I don't think the link matters too much as the sport has grown in popularity across the nation since 2007. I also think it's worth mentioning a large chunk of recent immigrants (1984 to now) are from non-soccer nations like India, Pakistan, China and even the US so I don't think the league (over even TFc) popularity is heavily linked to capturing the immigrant soccer fan.

Honestly I think the CPL will be more focused on civic pride and summertime boredom, as disappointing as the later might be to hear, to find its initial fanbase. Yes there will be a portion of fans from Italian or Jamaican or Saudi backgrounds who grew up on the sport but I don't see them be the driving force of the fanbase unless they form a supporters group.
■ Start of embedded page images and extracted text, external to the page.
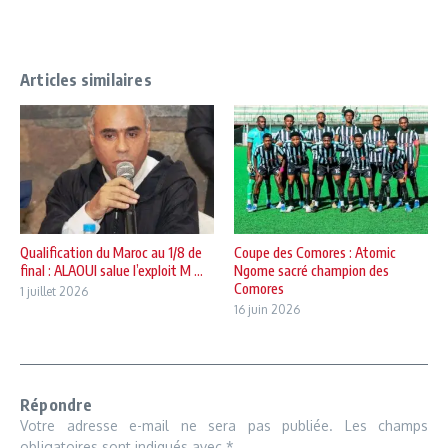
Articles similaires
Qualification du Maroc au 1/8 de
Coupe des Comores : Atomic
final : ALAOUI salue l’exploit M ...
Ngome sacré champion des
Comores
1 juillet 2026
16 juin 2026
Répondre
Votre adresse e-mail ne sera pas publiée.
Les champs
obligatoires sont indiqués avec
*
I am not necessarily going to argue that its all about demographics, and I do believe that the sport can do well in places with less immigrants. And I know this is a very minor point, but I do have to challenge your point about China not being a Soccer Nation.  It's the most popular sport in the country. Heck, we like to claim we invented the game.  Domestics soccer does have support and international soccer gets significant attention.  I grew up in Hong Kong and that was pretty much the only sport followed.  while the domestic League does a lot better with the older  generation,  the English Premier League is certainly better supported then Canada.  and when Hong Kong played China this year the whole city was watching.  at TFC games I see a lot of Chinese season seat holders.